Source records:
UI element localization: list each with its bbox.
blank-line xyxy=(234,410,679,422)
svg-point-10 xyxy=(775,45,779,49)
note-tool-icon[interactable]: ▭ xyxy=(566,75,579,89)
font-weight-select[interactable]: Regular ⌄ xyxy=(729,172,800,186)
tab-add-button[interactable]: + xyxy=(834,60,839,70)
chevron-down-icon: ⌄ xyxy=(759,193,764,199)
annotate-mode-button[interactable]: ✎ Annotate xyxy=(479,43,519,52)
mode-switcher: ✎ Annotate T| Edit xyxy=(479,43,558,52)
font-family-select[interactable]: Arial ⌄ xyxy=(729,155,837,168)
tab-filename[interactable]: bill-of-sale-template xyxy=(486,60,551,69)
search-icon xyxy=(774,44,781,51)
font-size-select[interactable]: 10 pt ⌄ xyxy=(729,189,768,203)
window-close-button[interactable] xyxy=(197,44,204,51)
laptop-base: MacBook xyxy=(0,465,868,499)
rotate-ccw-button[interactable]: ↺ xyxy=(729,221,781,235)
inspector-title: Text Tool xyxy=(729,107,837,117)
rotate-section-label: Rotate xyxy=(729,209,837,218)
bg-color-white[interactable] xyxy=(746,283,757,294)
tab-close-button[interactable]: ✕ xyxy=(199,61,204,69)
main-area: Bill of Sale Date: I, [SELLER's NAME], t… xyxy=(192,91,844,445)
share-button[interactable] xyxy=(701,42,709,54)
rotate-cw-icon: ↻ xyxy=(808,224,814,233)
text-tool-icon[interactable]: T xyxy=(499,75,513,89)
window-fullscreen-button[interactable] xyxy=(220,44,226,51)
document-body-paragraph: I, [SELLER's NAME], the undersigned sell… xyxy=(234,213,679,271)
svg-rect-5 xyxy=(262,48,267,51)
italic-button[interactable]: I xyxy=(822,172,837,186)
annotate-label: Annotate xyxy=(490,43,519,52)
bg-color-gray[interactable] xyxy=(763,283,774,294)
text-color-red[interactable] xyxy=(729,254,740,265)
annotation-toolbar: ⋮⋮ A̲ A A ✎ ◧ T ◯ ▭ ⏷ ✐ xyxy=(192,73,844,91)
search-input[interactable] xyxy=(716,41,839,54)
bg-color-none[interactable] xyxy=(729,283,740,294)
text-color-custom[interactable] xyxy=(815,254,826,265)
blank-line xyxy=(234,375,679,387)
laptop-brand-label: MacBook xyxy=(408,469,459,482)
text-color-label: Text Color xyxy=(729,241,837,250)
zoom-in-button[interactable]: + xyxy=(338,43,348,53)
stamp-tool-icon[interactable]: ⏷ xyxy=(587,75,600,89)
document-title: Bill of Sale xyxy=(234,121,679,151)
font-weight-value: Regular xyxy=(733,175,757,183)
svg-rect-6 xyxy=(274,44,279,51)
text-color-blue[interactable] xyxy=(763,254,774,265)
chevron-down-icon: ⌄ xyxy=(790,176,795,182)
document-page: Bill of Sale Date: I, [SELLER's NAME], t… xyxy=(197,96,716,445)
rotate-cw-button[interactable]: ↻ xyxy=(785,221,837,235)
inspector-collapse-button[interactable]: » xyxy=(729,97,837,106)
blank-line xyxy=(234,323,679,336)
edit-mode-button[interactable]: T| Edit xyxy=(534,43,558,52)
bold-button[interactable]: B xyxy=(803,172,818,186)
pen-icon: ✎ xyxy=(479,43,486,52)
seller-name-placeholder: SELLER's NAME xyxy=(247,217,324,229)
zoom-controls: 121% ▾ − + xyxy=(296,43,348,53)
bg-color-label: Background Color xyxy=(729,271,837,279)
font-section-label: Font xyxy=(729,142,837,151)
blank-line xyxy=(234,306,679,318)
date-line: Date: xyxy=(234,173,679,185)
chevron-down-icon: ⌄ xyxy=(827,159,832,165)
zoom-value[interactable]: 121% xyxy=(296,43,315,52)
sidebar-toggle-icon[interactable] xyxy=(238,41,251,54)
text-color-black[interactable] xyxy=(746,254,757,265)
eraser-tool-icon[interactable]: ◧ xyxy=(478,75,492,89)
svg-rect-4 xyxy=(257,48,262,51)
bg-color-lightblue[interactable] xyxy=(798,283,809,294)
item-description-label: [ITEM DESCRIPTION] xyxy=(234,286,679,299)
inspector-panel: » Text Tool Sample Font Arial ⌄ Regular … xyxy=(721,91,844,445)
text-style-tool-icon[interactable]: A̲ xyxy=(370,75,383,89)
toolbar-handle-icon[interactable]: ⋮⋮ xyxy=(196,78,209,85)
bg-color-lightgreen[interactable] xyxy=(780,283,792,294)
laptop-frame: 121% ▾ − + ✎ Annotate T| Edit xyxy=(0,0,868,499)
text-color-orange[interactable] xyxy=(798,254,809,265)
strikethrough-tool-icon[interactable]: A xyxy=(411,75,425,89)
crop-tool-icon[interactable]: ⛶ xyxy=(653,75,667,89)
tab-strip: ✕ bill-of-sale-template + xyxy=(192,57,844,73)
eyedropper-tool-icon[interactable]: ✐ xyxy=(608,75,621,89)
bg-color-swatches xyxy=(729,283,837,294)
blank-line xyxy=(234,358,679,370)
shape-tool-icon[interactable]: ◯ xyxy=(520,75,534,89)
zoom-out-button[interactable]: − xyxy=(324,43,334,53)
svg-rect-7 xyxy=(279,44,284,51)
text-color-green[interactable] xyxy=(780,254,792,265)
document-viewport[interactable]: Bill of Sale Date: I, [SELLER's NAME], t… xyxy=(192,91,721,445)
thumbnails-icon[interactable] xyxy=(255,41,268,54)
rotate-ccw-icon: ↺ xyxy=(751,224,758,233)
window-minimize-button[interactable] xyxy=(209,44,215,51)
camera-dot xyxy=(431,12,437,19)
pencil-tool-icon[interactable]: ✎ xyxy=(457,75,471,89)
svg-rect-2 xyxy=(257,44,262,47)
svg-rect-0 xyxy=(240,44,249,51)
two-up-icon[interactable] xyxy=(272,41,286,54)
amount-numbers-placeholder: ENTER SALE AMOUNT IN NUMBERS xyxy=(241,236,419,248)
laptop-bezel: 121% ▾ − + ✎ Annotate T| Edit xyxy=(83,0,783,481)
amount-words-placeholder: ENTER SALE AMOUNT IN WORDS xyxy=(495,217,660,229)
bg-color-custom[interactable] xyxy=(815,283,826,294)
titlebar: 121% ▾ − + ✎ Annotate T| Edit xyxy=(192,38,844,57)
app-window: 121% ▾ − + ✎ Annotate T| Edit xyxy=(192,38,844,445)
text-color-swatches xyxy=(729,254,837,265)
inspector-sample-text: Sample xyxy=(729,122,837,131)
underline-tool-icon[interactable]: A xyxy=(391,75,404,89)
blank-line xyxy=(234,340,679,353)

Your instructions: Work out how many lines of the entries contain the word "select", and answer with that number alone.

Answer to the problem: 3